■ **MATERIAL PROVIDED**
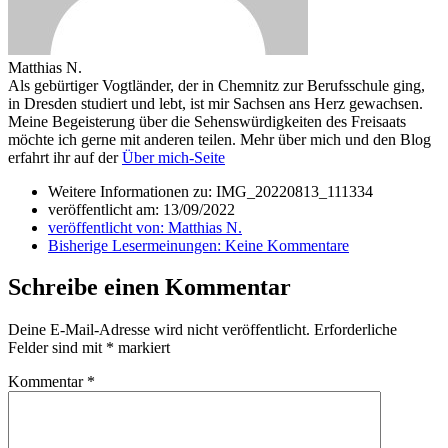
Matthias N.
Als gebürtiger Vogtländer, der in Chemnitz zur Berufsschule ging,
in Dresden studiert und lebt, ist mir Sachsen ans Herz gewachsen.
Meine Begeisterung über die Sehenswürdigkeiten des Freisaats
möchte ich gerne mit anderen teilen. Mehr über mich und den Blog
erfahrt ihr auf der
Über mich-Seite
Weitere Informationen zu: IMG_20220813_111334
veröffentlicht am:
13/09/2022
veröffentlicht von:
Matthias N.
Bisherige Lesermeinungen:
Keine Kommentare
Schreibe einen Kommentar
Deine E-Mail-Adresse wird nicht veröffentlicht.
Erforderliche
Felder sind mit
*
markiert
Kommentar
*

■ **ACTIVITY**
Your copy of the records must be exact and must contain no pictures.

■ **SOLUTION FOR THIS PROBLEM**
Matthias N.
Als gebürtiger Vogtländer, der in Chemnitz zur Berufsschule ging,
in Dresden studiert und lebt, ist mir Sachsen ans Herz gewachsen.
Meine Begeisterung über die Sehenswürdigkeiten des Freisaats
möchte ich gerne mit anderen teilen. Mehr über mich und den Blog
erfahrt ihr auf der
Über mich-Seite
Weitere Informationen zu: IMG_20220813_111334
veröffentlicht am:
13/09/2022
veröffentlicht von:
Matthias N.
Bisherige Lesermeinungen:
Keine Kommentare
Schreibe einen Kommentar
Deine E-Mail-Adresse wird nicht veröffentlicht.
Erforderliche
Felder sind mit
*
markiert
Kommentar
*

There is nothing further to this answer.